What is expected -
Give again, exactly as written, the lines of the records below from the line with "バズらせることはSEOの中でもかなり難易度が高い" to the line with "decydent? Granica wysokiego ryzyka". Both end lines count; pictures do not.

Items from a data source -

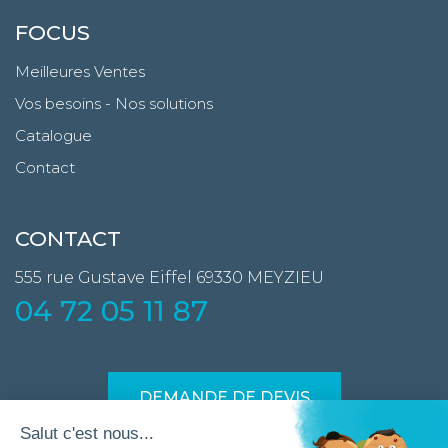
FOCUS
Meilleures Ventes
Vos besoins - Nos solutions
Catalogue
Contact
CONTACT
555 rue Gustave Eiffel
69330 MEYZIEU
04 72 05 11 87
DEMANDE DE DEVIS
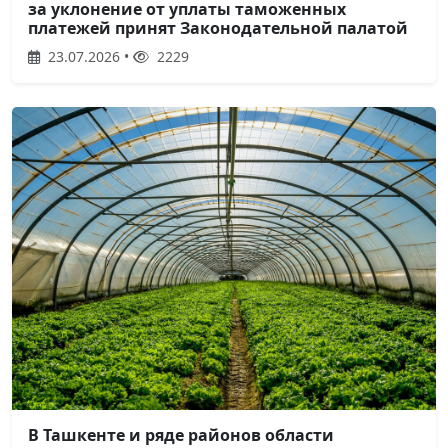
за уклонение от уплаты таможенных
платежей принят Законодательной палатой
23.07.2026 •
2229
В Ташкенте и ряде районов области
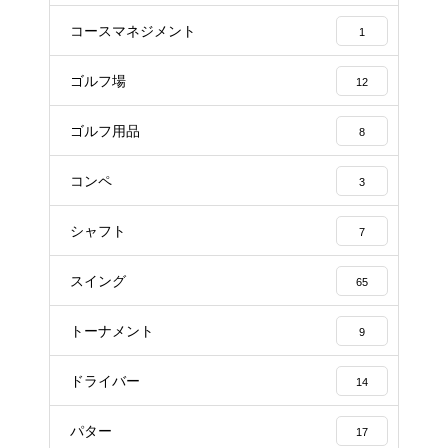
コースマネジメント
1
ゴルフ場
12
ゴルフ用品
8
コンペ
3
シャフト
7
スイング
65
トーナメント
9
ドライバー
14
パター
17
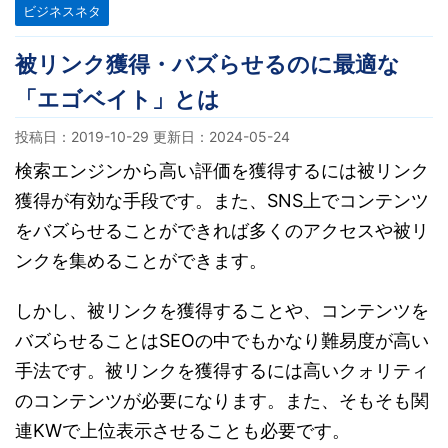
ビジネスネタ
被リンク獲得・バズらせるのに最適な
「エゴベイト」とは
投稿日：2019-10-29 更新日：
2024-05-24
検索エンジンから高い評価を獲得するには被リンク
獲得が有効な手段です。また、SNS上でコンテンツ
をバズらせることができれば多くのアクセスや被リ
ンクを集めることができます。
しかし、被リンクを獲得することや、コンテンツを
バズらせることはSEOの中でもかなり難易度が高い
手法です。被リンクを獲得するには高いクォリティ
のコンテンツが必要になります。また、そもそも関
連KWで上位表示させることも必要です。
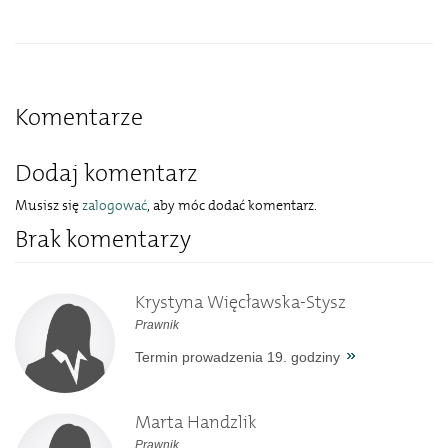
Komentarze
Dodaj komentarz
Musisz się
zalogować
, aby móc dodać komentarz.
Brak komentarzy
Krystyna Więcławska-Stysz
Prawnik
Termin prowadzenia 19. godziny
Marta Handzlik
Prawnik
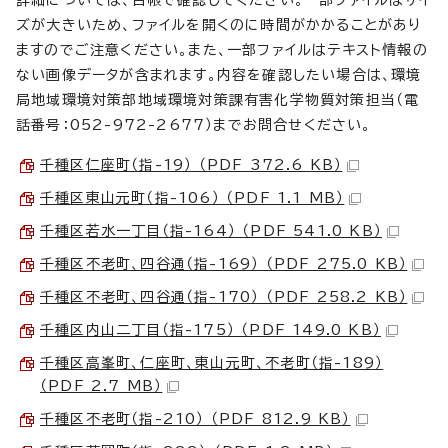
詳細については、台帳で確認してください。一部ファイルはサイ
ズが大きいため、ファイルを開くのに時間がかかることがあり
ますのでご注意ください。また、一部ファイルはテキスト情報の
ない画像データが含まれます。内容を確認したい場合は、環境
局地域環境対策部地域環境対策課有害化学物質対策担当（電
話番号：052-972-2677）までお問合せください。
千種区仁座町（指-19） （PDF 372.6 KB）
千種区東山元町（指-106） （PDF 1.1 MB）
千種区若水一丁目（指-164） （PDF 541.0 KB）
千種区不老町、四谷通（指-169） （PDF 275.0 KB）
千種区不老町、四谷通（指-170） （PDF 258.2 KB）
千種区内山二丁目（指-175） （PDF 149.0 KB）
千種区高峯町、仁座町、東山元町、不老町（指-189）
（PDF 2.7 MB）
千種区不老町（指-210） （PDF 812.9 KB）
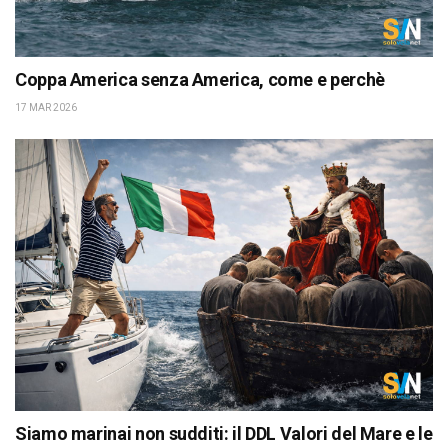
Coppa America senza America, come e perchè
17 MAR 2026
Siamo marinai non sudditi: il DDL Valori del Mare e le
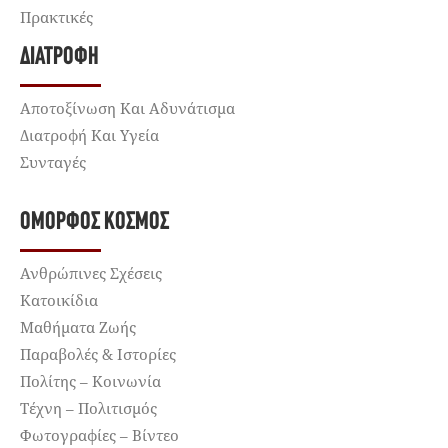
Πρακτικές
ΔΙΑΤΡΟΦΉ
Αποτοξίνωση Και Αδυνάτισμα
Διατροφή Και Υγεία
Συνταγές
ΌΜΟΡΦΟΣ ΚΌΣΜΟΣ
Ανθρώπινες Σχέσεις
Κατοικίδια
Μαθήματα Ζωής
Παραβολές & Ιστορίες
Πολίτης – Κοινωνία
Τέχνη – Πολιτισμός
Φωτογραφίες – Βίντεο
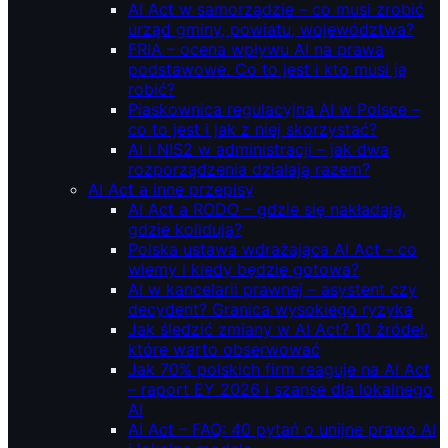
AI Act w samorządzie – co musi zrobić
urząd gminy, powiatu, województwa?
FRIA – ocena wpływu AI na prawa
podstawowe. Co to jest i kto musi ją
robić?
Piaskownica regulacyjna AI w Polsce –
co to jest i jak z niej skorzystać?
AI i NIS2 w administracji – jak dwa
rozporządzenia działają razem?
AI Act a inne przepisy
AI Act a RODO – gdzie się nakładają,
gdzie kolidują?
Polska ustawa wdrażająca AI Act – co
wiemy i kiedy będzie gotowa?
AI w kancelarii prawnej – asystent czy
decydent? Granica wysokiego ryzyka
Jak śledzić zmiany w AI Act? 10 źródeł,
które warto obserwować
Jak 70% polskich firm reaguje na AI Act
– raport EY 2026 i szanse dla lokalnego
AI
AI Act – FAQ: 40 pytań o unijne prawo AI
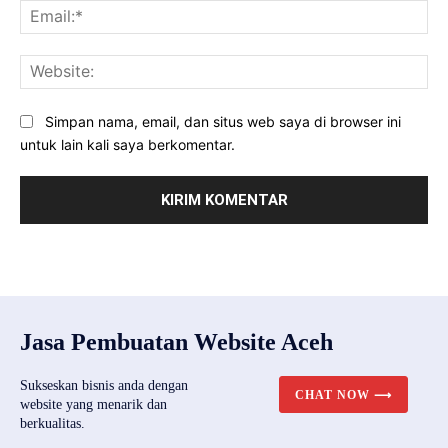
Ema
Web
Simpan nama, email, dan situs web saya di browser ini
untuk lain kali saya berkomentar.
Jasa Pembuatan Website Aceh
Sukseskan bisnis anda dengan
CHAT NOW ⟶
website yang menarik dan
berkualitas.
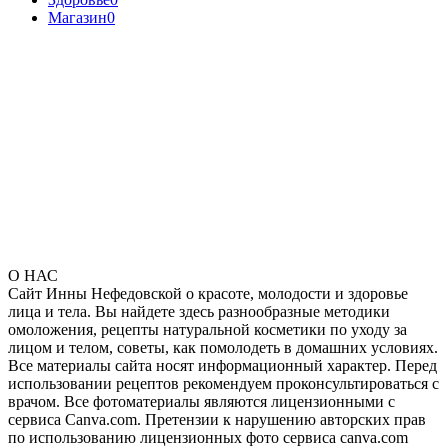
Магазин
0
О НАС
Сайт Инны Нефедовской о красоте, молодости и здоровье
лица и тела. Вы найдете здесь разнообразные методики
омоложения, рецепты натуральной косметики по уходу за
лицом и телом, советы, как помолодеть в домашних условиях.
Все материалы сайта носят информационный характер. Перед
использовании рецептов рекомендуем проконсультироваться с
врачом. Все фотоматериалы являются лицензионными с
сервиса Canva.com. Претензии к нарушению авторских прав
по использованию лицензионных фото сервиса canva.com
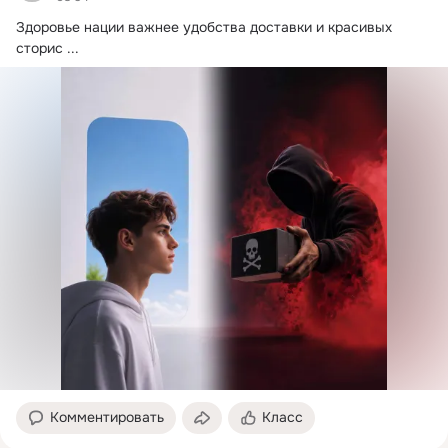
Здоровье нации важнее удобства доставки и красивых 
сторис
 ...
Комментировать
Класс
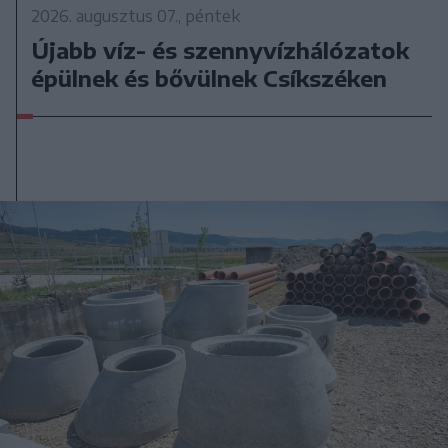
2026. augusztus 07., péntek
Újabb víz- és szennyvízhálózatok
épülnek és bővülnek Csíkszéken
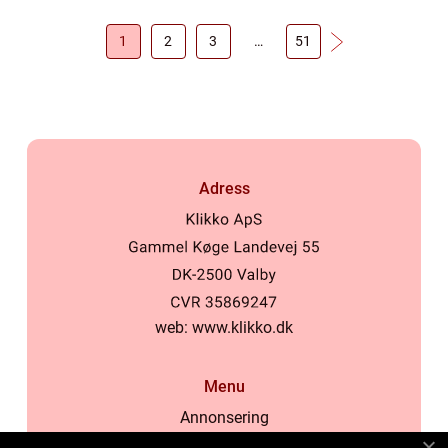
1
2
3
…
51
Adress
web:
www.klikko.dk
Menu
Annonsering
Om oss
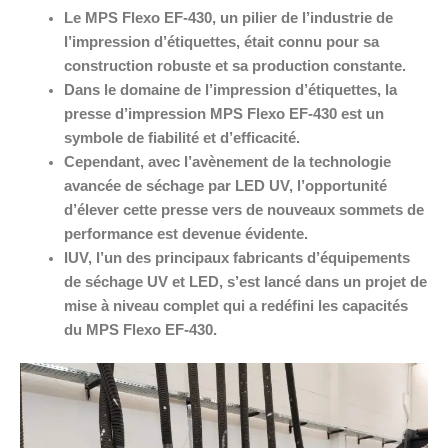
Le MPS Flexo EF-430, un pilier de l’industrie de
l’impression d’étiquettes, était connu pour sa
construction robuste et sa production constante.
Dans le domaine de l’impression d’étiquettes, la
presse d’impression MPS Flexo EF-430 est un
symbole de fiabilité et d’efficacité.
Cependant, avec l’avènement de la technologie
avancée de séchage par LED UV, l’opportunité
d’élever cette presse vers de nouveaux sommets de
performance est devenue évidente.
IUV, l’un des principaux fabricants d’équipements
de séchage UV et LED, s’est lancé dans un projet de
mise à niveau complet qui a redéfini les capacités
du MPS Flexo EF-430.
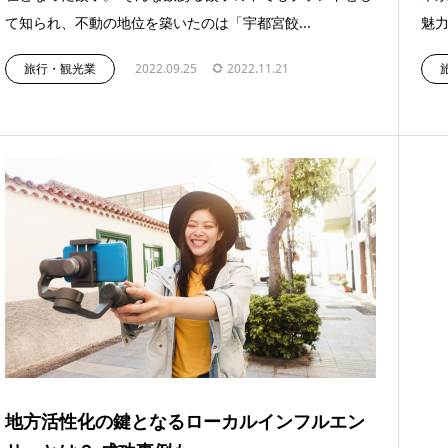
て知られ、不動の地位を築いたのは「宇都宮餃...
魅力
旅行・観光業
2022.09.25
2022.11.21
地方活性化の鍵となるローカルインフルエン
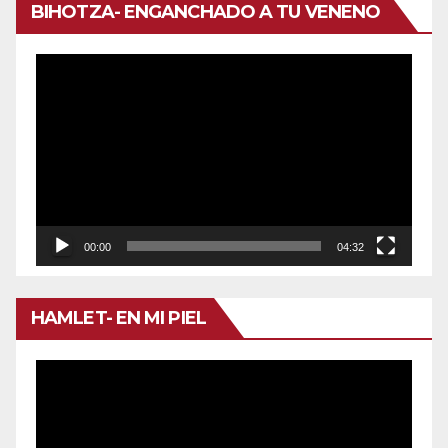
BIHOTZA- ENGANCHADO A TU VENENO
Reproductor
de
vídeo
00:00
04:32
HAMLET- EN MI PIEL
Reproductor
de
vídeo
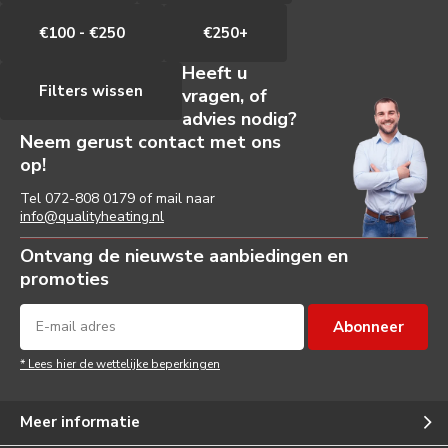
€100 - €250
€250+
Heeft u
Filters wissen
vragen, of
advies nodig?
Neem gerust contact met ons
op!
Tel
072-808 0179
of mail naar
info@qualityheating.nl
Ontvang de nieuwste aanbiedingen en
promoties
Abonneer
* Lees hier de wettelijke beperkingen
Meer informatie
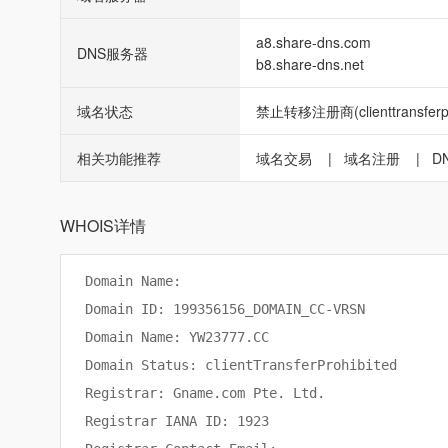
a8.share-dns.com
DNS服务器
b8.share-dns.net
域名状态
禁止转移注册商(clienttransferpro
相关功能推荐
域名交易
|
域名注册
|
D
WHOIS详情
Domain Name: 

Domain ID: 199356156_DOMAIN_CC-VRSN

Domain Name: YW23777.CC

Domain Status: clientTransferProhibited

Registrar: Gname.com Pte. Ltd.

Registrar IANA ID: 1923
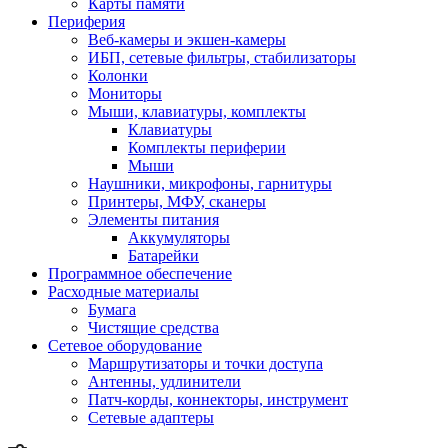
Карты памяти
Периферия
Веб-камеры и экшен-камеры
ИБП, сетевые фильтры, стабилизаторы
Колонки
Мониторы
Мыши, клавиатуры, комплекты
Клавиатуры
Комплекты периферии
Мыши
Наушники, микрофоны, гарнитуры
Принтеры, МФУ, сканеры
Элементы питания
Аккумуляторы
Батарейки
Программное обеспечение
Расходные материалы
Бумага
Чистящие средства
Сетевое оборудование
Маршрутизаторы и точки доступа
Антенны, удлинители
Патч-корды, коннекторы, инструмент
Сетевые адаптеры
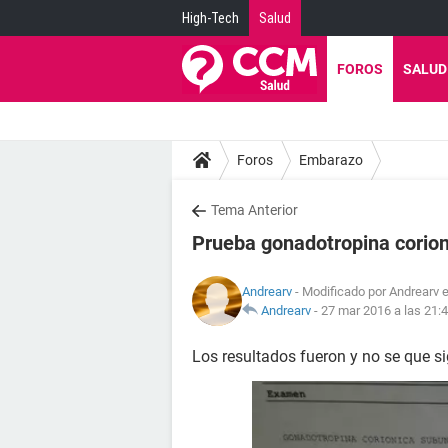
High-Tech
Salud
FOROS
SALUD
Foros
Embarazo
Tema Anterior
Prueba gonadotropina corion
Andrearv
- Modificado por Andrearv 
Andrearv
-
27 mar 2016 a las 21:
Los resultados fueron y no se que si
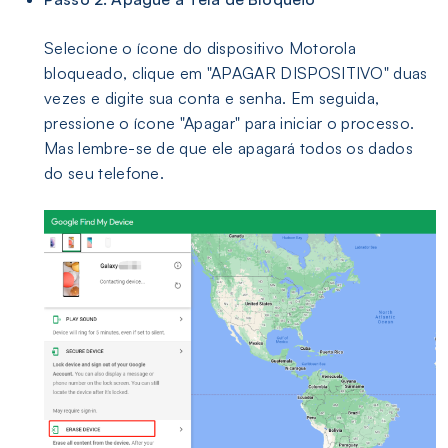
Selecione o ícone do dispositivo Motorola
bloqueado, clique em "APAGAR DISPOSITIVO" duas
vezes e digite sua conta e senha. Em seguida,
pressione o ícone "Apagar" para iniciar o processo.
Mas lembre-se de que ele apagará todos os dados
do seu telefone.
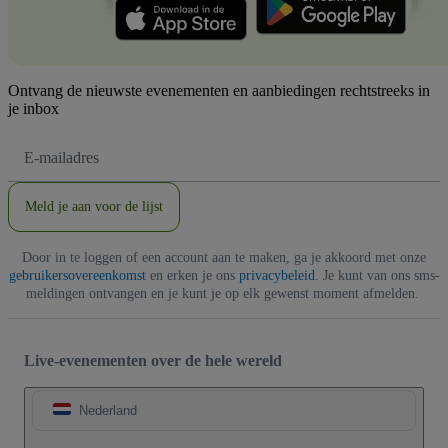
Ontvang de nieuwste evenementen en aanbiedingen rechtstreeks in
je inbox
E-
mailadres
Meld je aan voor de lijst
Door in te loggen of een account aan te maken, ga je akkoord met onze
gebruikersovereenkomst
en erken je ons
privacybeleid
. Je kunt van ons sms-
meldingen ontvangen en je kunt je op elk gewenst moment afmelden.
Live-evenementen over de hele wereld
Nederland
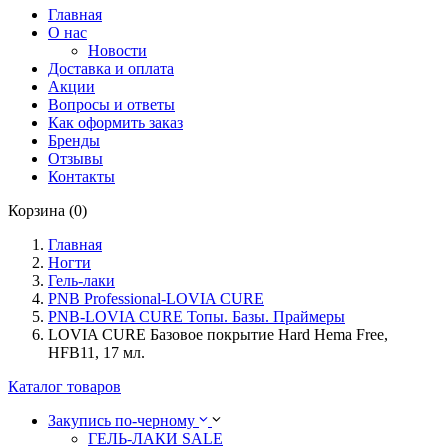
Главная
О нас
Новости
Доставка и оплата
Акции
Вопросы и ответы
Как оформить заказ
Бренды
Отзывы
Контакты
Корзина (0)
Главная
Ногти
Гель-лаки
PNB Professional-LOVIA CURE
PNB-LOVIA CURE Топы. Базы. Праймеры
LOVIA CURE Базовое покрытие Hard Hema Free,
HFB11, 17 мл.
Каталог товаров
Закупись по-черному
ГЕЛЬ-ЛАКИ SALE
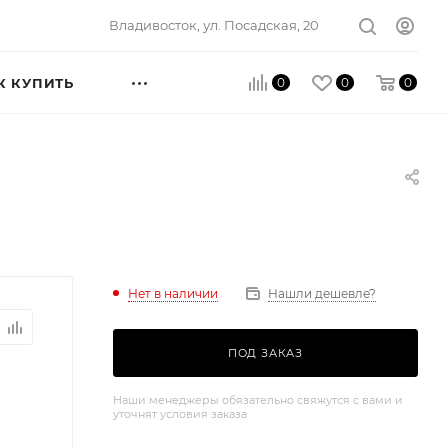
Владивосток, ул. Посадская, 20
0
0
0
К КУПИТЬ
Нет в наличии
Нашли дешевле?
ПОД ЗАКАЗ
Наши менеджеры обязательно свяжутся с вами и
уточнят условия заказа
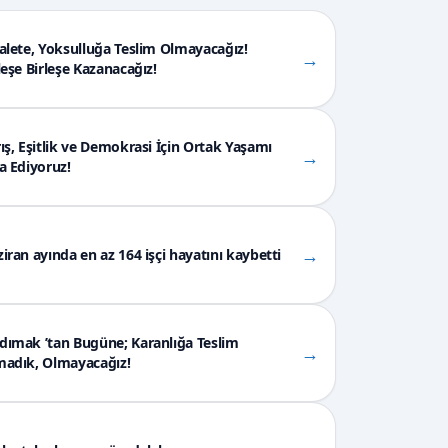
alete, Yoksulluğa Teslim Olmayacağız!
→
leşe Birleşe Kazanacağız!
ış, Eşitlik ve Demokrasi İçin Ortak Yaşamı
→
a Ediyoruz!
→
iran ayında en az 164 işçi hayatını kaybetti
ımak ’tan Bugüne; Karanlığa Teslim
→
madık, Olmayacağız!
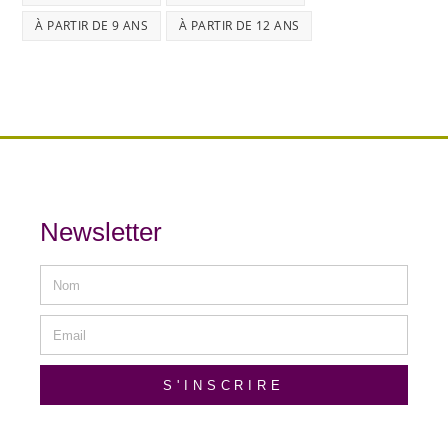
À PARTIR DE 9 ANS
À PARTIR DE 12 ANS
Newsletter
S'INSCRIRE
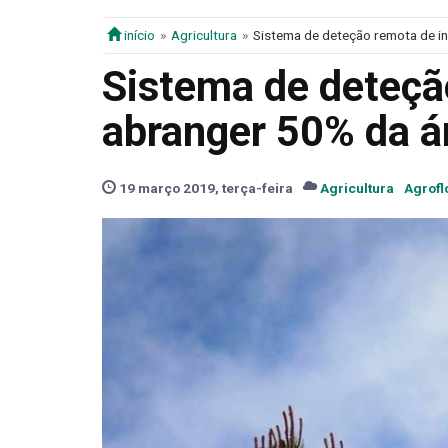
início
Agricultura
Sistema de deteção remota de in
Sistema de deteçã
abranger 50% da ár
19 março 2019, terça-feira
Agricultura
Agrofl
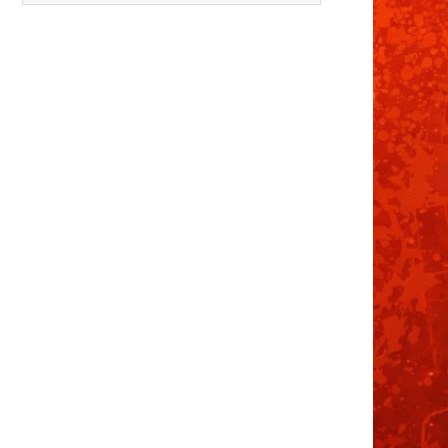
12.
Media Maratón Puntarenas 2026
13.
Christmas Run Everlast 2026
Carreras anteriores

Result -
バズらせることはSEOの中でもかなり難易度が高い
手法です。被リンクを獲得するには高いクォリティ
のコンテンツが必要になります。また、そもそも関
連KWで上位表示させることも必要です。
Komentarze
Dodaj komentarz
Musisz się
zalogować
, aby móc dodać komentarz.
Brak komentarzy
Krystyna Więcławska-Stysz
Prawnik
Termin prowadzenia 19. godziny
Marta Handzlik
Prawnik
詳細については、台帳で確認してください。一部ファイルはサイ
ズが大きいため、ファイルを開くのに時間がかかることがあり
ますのでご注意ください。また、一部ファイルはテキスト情報の
ない画像データが含まれます。内容を確認したい場合は、環境
局地域環境対策部地域環境対策課有害化学物質対策担当（電
話番号：052-972-2677）までお問合せください。
千種区仁座町（指-19） （PDF 372.6 KB）
千種区東山元町（指-106） （PDF 1.1 MB）
千種区若水一丁目（指-164） （PDF 541.0 KB）
千種区不老町、四谷通（指-169） （PDF 275.0 KB）
千種区不老町、四谷通（指-170） （PDF 258.2 KB）
千種区内山二丁目（指-175） （PDF 149.0 KB）
千種区高峯町、仁座町、東山元町、不老町（指-189）
（PDF 2.7 MB）
千種区不老町（指-210） （PDF 812.9 KB）
Coppa America senza America, come e perchè
17 MAR 2026
Siamo marinai non sudditi: il DDL Valori del Mare e le
Πρακτικές
ΔΙΑΤΡΟΦΉ
Αποτοξίνωση Και Αδυνάτισμα
Διατροφή Και Υγεία
Συνταγές
ΌΜΟΡΦΟΣ ΚΌΣΜΟΣ
Ανθρώπινες Σχέσεις
Κατοικίδια
Μαθήματα Ζωής
Παραβολές & Ιστορίες
Πολίτης – Κοινωνία
Τέχνη – Πολιτισμός
Φωτογραφίες – Βίντεο
AI Act w samorządzie – co musi zrobić
urząd gminy, powiatu, województwa?
FRIA – ocena wpływu AI na prawa
podstawowe. Co to jest i kto musi ją
robić?
Piaskownica regulacyjna AI w Polsce –
co to jest i jak z niej skorzystać?
AI i NIS2 w administracji – jak dwa
rozporządzenia działają razem?
AI Act a inne przepisy
AI Act a RODO – gdzie się nakładają,
gdzie kolidują?
Polska ustawa wdrażająca AI Act – co
wiemy i kiedy będzie gotowa?
AI w kancelarii prawnej – asystent czy
decydent? Granica wysokiego ryzyka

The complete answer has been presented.